A compensation-based transaction can be composed of multiple short-lived ACID transactions. When each transaction completes, it releases the locks on the data it held, allowing other transactions, requiring that data, to proceed. A compensation action is registered for each ACID transaction. These actions are invoked, in reverse order, for all completed transactions, should the LLT need to be aborted.

 

 

Furthermore, should one of these short-lived transactions fail, it could be possible to find an alternative, preventing the entire transaction from failing, and allowing forward progress to be achieved.

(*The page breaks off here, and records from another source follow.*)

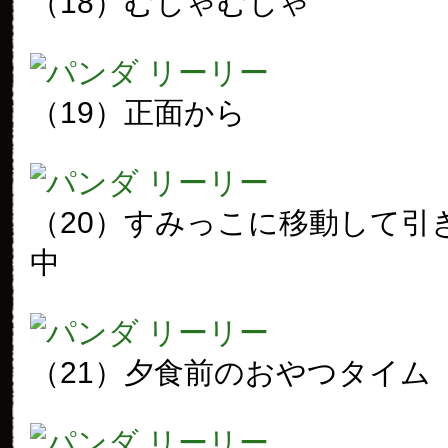
（18）むしゃむしゃ
（19）正面から
（20）すみっこに移動して引
中
（21）夕食前のおやつタイム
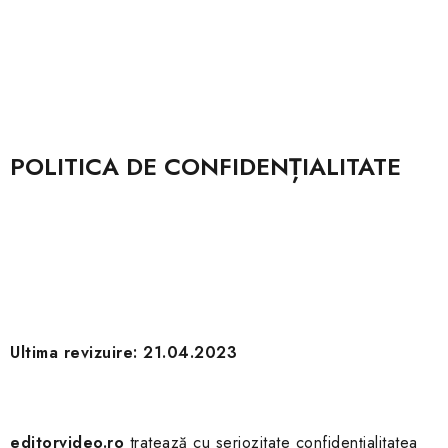
POLITICA DE CONFIDENȚIALITATE
Ultima revizuire:
21.04.2023
editorvideo.ro
tratează cu seriozitate confidențialitatea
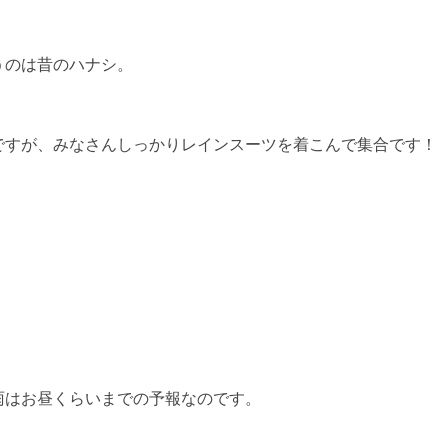
うのは昔のハナシ。
ですが、みなさんしっかりレインスーツを着こんで集合です！
はお昼くらいまでの予報なのです。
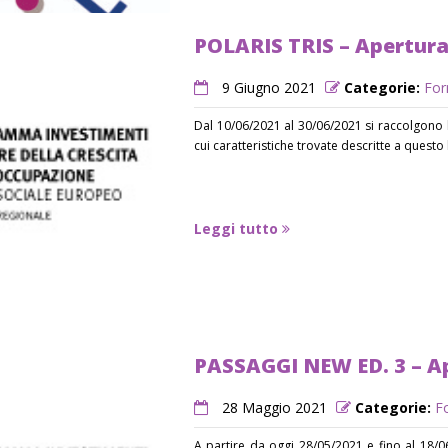
POLARIS TRIS – Apertura 
9 Giugno 2021
Categorie:
For
Dal 10/06/2021 al 30/06/2021 si raccolgono le
cui caratteristiche trovate descritte a questo
Leggi tutto
PASSAGGI NEW ED. 3 – Ape
28 Maggio 2021
Categorie:
F
A partire da oggi 28/05/2021 e fino al 18/0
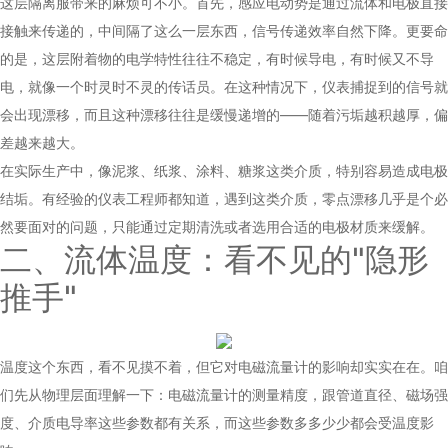
这层隔离服带来的麻烦可不小。首先，感应电动势是通过流体和电极直接
接触来传递的，中间隔了这么一层东西，信号传递效率自然下降。更要命
的是，这层附着物的电学特性往往不稳定，有时候导电，有时候又不导
电，就像一个时灵时不灵的传话员。在这种情况下，仪表捕捉到的信号就
会出现漂移，而且这种漂移往往是缓慢递增的——随着污垢越积越厚，偏
差越来越大。
在实际生产中，像泥浆、纸浆、涂料、糖浆这类介质，特别容易造成电极
结垢。有经验的仪表工程师都知道，遇到这类介质，零点漂移几乎是个必
然要面对的问题，只能通过定期清洗或者选用合适的电极材质来缓解。
二、流体温度：看不见的"隐形
推手"
温度这个东西，看不见摸不着，但它对电磁流量计的影响却实实在在。咱
们先从物理层面理解一下：电磁流量计的测量精度，跟管道直径、磁场强
度、介质电导率这些参数都有关系，而这些参数多多少少都会受温度影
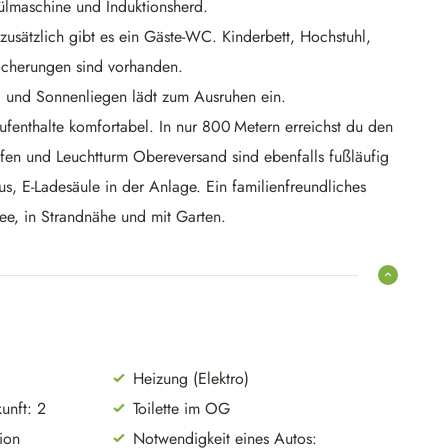
lmaschine und Induktionsherd.
sätzlich gibt es ein Gäste-WC. Kinderbett, Hochstuhl,
icherungen sind vorhanden.
ll und Sonnenliegen lädt zum Ausruhen ein.
enthalte komfortabel. In nur 800 Metern erreichst du den
afen und Leuchtturm Obereversand sind ebenfalls fußläufig
us, E-Ladesäule in der Anlage. Ein familienfreundliches
ee, in Strandnähe und mit Garten.
Heizung (Elektro)
unft: 2
Toilette im OG
tion
Notwendigkeit eines Autos:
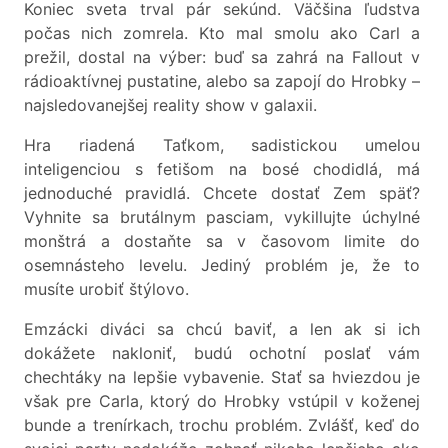
Koniec sveta trval pár sekúnd. Väčšina ľudstva
počas nich zomrela. Kto mal smolu ako Carl a
prežil, dostal na výber: buď sa zahrá na Fallout v
rádioaktívnej pustatine, alebo sa zapojí do Hrobky –
najsledovanejšej reality show v galaxii.
Hra riadená Taťkom, sadistickou umelou
inteligenciou s fetišom na bosé chodidlá, má
jednoduché pravidlá. Chcete dostať Zem späť?
Vyhnite sa brutálnym pasciam, vykillujte úchylné
monštrá a dostaňte sa v časovom limite do
osemnásteho levelu. Jediný problém je, že to
musíte urobiť štýlovo.
Emzácki diváci sa chcú baviť, a len ak si ich
dokážete nakloniť, budú ochotní poslať vám
chechtáky na lepšie vybavenie. Stať sa hviezdou je
však pre Carla, ktorý do Hrobky vstúpil v koženej
bunde a trenírkach, trochu problém. Zvlášť, keď do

Also, in some situations, as the transaction progresses, you may decide to abort just part of the transaction.

 

 

For example, take a travel booking example. We begin by booking a flight. We then try to book a taxi, but that fails. At this point we don’t want to compensate the flight as it may be fully-booked next time we try. Therefore we try to find an alternative Taxi, which in this example succeeds. Later, in the LLT, we may find a cheaper flight, in which case we want to cancel the original flight whilst keeping the taxi and booking the cheaper flight. In this case we notify our intentions to the transaction manager who ensures that the more expensive flight is compensated when the LLT completes.

 

 

Conclusion

In this blog post I’ve introduced the concept of a compensation-based transaction and showed how it could be used to provide strong guarantees in situations that are not applicable for ACID transactions.